Posted by Monique on Friday, November 11, 2011 at 8:45pm.
I notice you omitted the concn of NH4NO3. Yes, the HH equation will work this too. NH3 is the base and NH4NO3 is the acid. The equation is
pH = pKa + log(base)/(acid). Technically, this is concn base and concn acid in M or moles/L. So if you wanted to do this, without thinking about it, you would note that the NH3 concn is 0.1M x (50mL/100 mL) = 0.05M and the NH4NO3 is whatever the concn x (50/100), then plug those into the HH equation and solve. However, let me show you a couple of short cuts.
Since pH = pKa + log(base)/(acid) and remember (base) = moles/L and (acid) = moles/L, and remember moles = M x L.
So moles NH3 = 0.1M x 0.05L = ?? and moles NH4^+ = M x L = ??.
Then (NH3) = (0.05L x 0.1M)/0.1L total volume. Notice that (NH4^+) = M x L/total volume also.
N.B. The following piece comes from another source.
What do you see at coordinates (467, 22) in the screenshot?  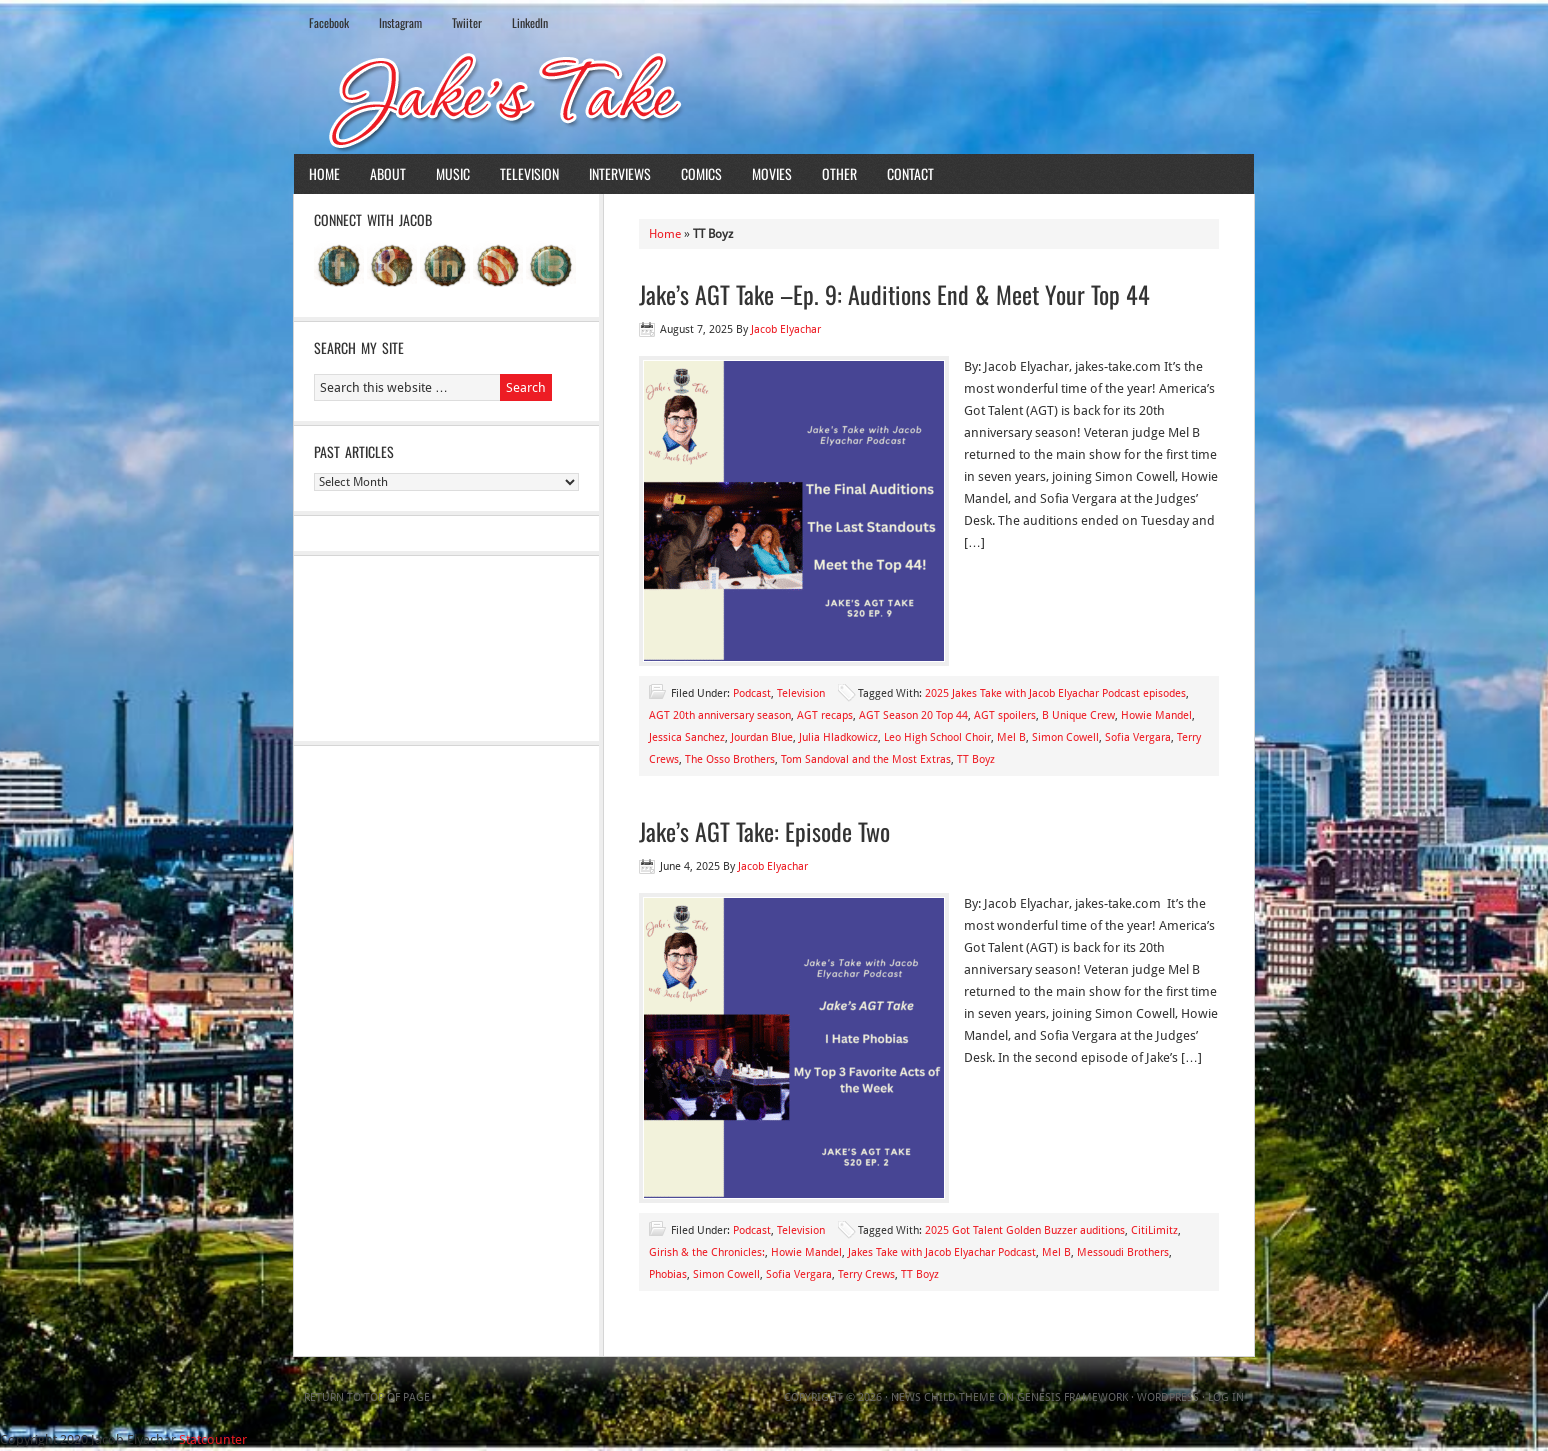 I see `Twiiter` at bounding box center [467, 22].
Now, since the total volume will ALWAYS be the same in these problems because it's always the same solution these acids and bases find themselves in, the volume will always cancel and you can use just moles. It saves a lot of calculations. A further shortcut is to use millimoles and not moles. To do that mmoles = mL x M.
So mmoles NH3 = 50 x 0.1M = ?
mmoles NH4^+ = 50 mL x ?M = ?
and you substitute mmoles for (base) and mmoles for (acid) and solve. You never need to reconvert to moles because the mmoles/mmoles unit cancels. I hope I've not confused you.
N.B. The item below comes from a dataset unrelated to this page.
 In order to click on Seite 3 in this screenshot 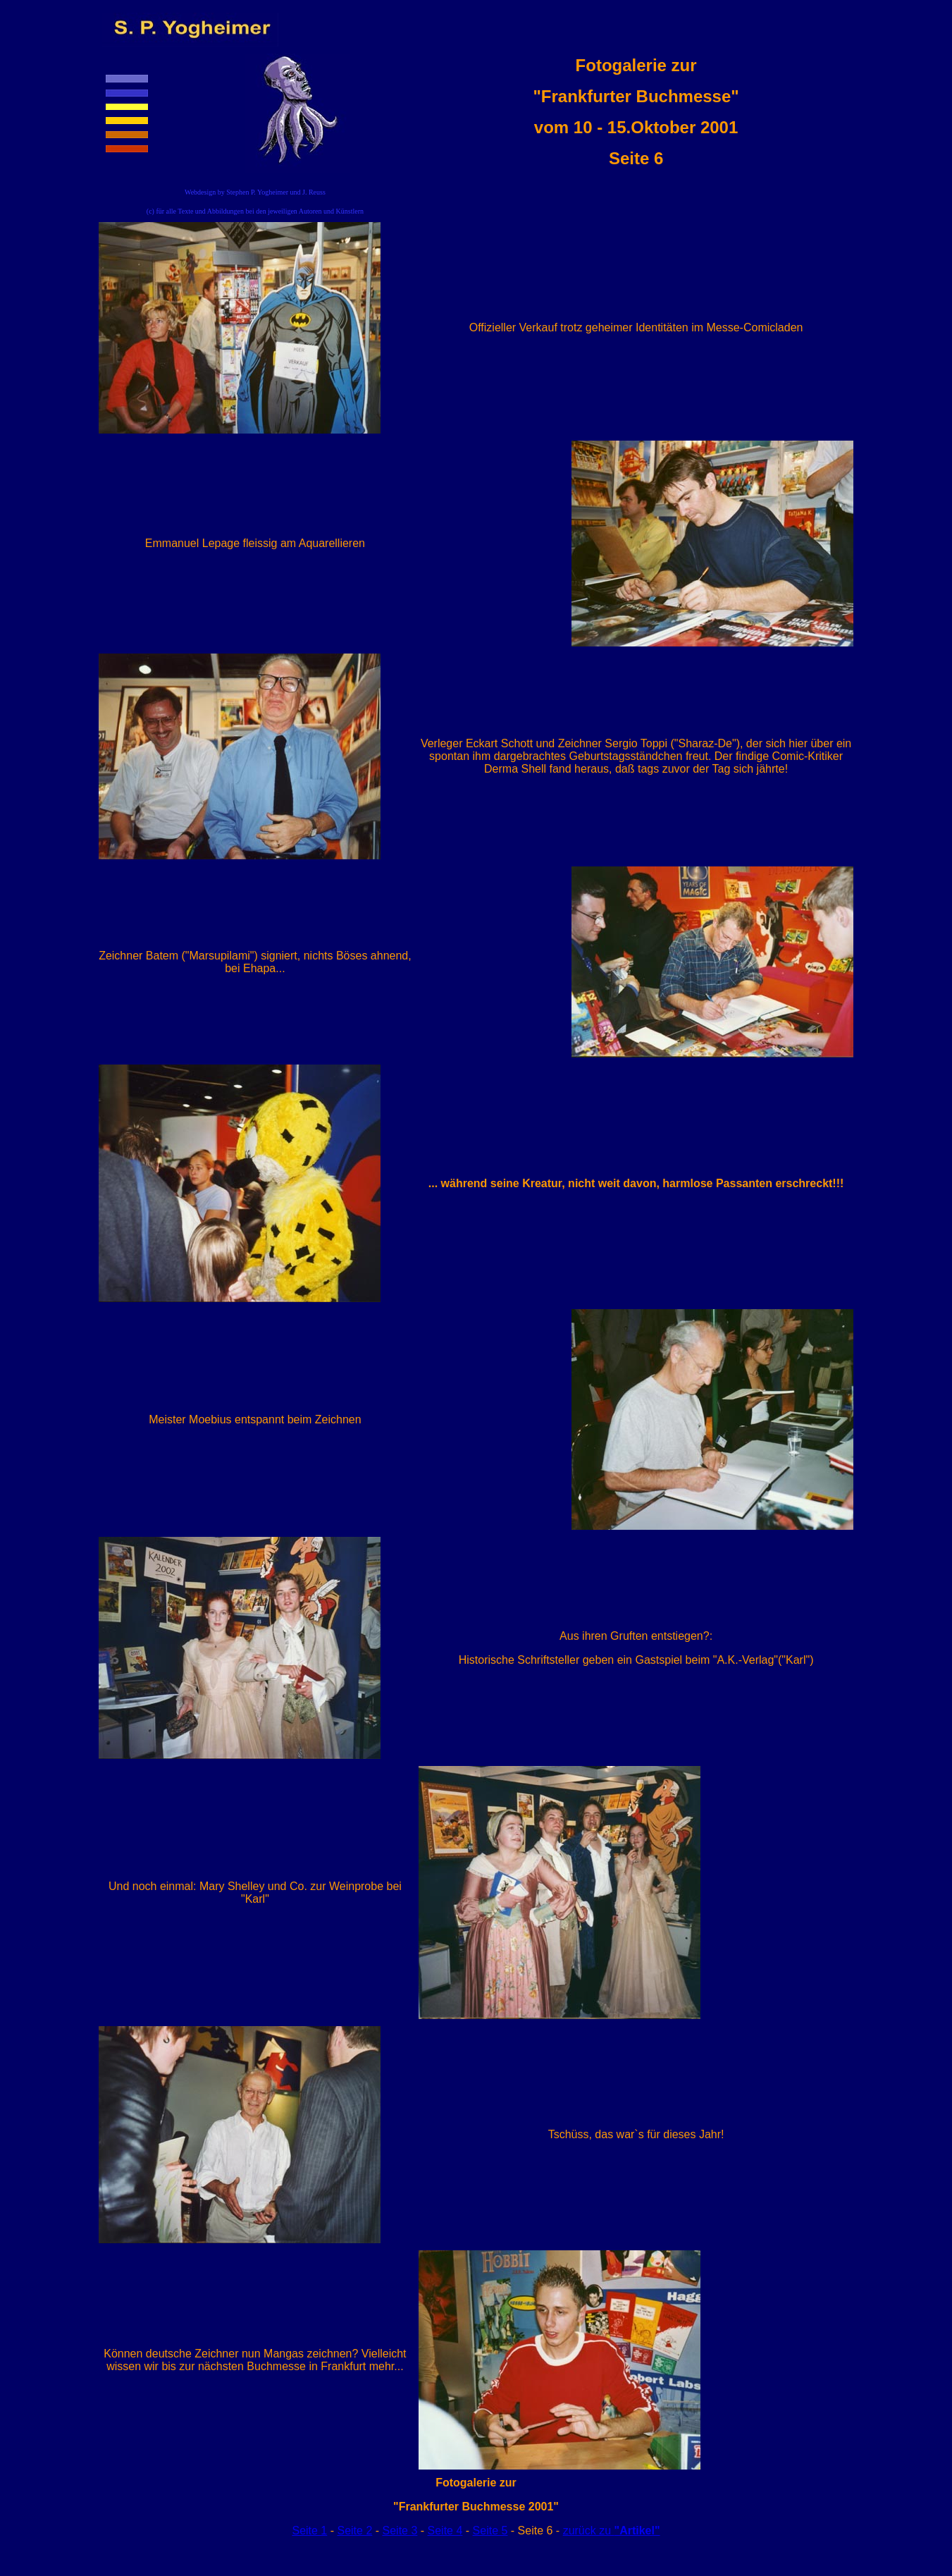 , I will do `click(400, 2531)`.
So is it a problem if the conch of NH4NO3 was not given to me. Or do I just assume it's the same as the NH3
If the problem is to calculate the pH of the buffer, then you must have the concn of NH4NO3. Or if you were given a pH of the buffer, you can calculate the concn of NH4NO3 needed to produce that pH. You must know one of them to calculate the other.
Don't think I know how to calculate the M of NH4NO3
Second thought I just don't understand what to do.
pH= pKa + log [NH3]/[NH4NO3]
pH= -l log ? + log (0.005/?)
pH= ?
pH= ?
As I explained previously, this problem can't be solved with the information given.